━━━━━ Material provided ━━━━━
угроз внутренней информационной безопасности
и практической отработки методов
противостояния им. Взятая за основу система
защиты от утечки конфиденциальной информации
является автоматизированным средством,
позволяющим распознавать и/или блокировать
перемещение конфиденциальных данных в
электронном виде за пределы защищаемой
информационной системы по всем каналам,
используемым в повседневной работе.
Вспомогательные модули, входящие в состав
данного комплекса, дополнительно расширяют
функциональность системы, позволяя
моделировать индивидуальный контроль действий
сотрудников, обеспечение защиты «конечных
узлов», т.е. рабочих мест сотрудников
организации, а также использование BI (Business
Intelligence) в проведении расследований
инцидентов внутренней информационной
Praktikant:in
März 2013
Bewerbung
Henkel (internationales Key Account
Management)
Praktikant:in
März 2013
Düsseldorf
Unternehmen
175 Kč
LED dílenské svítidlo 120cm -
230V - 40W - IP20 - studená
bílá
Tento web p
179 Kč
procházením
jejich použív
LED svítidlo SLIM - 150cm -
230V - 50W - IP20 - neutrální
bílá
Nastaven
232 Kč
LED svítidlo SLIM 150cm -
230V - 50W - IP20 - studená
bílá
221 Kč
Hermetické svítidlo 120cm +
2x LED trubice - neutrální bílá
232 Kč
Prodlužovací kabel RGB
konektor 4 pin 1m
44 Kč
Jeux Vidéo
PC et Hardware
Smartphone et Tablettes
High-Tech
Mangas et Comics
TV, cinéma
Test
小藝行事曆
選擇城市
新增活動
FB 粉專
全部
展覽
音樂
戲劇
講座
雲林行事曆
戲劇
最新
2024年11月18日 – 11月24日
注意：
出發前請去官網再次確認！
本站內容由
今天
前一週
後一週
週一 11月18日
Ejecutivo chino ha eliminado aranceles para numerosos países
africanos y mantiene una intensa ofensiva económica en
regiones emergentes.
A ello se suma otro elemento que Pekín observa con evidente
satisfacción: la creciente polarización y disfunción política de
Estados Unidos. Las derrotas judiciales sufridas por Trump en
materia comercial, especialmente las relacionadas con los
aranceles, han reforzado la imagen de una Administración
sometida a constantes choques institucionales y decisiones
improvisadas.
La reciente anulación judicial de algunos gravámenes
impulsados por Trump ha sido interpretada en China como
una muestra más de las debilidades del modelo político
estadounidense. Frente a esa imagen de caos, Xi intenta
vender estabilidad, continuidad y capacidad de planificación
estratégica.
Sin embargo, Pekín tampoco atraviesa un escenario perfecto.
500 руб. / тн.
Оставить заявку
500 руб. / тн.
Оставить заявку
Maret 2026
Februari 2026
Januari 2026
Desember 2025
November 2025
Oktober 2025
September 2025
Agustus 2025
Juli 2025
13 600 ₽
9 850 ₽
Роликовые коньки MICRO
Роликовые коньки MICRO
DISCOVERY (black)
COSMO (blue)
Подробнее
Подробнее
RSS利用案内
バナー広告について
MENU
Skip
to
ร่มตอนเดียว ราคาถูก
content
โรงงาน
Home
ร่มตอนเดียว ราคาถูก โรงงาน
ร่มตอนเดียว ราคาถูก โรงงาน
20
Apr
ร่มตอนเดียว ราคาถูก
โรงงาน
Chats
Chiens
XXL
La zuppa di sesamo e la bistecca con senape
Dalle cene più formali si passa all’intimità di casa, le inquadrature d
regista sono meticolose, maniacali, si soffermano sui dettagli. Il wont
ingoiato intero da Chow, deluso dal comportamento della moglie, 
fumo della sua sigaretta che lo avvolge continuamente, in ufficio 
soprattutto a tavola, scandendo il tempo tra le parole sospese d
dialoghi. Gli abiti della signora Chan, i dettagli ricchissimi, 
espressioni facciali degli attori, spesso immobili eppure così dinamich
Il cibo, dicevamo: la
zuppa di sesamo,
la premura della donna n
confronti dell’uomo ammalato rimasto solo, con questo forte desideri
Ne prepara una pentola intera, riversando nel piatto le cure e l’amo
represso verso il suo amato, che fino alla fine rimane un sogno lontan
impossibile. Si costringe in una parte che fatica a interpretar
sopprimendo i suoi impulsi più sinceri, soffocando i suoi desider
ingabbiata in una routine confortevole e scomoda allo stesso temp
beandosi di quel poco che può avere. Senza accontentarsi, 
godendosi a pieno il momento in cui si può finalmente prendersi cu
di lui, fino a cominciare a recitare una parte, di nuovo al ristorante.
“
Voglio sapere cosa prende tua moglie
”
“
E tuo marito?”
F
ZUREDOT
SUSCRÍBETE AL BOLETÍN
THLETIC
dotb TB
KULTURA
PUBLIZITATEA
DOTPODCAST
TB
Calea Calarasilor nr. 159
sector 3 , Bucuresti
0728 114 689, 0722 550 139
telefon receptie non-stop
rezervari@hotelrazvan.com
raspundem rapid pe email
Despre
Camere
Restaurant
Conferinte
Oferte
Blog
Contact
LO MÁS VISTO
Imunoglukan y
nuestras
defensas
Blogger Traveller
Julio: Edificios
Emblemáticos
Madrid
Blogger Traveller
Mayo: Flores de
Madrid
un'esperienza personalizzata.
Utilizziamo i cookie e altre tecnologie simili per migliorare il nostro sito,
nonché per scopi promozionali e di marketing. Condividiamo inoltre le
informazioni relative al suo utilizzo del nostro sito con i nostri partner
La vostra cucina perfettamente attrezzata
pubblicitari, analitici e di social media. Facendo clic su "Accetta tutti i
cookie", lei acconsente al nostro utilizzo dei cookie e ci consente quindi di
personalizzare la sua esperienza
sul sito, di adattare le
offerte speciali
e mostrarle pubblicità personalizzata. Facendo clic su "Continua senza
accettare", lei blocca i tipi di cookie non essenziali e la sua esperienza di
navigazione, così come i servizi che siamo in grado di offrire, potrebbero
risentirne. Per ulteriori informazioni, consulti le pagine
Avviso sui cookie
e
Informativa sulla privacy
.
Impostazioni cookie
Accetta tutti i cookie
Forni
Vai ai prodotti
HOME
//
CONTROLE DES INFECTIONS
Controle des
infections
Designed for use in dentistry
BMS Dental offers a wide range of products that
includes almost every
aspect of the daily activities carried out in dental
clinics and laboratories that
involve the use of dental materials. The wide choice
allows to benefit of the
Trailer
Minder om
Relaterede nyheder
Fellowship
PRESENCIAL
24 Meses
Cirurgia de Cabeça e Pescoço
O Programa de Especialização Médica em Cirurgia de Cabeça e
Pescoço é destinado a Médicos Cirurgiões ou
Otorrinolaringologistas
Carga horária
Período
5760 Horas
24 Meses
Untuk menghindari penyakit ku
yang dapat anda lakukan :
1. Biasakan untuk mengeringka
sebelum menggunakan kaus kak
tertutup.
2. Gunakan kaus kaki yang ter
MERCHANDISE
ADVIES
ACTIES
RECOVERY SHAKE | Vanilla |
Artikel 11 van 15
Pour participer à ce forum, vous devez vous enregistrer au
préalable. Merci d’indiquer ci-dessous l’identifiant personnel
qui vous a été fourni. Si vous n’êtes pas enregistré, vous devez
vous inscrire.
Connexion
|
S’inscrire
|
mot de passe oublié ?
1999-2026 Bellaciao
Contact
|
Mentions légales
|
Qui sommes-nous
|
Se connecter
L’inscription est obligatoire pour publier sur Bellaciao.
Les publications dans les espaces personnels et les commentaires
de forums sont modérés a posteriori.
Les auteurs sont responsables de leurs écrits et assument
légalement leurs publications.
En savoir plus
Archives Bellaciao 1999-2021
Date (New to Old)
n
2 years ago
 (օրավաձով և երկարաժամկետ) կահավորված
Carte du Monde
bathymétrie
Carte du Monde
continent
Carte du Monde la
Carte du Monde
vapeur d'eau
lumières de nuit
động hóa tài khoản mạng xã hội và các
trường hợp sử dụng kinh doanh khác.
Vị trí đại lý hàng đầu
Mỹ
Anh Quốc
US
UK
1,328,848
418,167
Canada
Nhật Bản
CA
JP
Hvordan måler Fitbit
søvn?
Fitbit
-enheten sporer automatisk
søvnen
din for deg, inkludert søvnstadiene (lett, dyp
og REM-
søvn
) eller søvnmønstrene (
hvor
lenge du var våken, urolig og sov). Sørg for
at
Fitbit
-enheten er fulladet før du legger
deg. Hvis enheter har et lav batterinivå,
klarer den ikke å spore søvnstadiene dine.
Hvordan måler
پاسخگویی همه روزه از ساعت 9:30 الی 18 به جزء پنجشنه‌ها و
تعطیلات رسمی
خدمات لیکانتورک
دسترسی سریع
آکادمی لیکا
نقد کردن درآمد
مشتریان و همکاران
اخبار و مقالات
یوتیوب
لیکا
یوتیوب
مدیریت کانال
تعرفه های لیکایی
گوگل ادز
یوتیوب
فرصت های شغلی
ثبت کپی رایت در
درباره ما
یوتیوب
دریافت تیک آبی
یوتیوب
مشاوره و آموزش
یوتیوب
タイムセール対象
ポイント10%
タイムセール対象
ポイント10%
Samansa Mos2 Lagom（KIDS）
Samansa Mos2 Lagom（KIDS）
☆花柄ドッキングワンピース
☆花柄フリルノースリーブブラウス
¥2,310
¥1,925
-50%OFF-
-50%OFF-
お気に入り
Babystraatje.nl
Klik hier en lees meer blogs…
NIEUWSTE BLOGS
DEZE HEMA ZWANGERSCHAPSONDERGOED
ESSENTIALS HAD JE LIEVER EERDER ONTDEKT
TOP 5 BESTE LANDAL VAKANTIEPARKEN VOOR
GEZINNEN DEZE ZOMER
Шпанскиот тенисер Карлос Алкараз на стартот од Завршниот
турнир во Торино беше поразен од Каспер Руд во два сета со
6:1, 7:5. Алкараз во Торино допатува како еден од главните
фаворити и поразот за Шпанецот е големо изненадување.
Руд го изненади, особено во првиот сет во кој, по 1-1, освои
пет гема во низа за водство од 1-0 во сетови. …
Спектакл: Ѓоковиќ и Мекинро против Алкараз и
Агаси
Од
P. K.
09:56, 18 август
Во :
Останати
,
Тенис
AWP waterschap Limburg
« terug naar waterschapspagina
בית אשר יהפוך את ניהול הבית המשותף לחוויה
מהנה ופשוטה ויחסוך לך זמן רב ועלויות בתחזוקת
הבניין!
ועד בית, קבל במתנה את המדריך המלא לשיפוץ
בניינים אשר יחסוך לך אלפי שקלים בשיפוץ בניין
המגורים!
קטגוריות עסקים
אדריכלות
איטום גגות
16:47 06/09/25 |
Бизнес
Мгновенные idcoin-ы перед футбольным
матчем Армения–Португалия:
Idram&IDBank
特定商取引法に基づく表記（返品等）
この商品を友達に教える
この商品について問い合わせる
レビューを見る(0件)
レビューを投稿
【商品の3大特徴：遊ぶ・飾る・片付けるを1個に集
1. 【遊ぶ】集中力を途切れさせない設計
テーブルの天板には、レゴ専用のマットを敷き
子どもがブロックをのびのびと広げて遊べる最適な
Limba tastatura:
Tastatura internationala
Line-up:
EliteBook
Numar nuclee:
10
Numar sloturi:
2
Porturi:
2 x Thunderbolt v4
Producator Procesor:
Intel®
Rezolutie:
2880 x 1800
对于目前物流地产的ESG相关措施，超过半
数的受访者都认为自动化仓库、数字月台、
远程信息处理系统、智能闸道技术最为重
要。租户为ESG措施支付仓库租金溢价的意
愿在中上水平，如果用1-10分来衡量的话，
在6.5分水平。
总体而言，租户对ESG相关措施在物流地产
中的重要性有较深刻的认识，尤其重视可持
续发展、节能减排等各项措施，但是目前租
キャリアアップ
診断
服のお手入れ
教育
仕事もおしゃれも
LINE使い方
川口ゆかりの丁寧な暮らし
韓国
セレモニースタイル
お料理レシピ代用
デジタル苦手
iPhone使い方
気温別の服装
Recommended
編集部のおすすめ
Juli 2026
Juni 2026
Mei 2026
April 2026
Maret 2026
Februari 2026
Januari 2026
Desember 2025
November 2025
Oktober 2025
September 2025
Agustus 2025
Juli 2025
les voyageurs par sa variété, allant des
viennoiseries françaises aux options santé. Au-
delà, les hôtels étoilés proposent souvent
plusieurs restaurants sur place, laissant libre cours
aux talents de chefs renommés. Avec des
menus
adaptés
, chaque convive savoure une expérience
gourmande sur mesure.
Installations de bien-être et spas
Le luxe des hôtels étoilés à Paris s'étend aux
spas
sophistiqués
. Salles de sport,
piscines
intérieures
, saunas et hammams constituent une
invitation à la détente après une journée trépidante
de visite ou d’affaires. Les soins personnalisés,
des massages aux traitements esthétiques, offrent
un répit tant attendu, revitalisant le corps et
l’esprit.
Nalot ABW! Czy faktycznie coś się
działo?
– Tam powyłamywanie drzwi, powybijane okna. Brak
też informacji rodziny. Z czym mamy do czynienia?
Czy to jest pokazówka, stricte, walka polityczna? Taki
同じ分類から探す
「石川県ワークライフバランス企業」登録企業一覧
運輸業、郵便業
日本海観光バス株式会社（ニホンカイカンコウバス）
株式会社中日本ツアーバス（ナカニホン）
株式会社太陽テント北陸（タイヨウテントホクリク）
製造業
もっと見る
━━━━━
Task objective: Filter the lines above so that only those with the string "leurs" remain, then copy them.

Solution for this problem:
Les auteurs sont responsables de leurs écrits et assument
légalement leurs publications.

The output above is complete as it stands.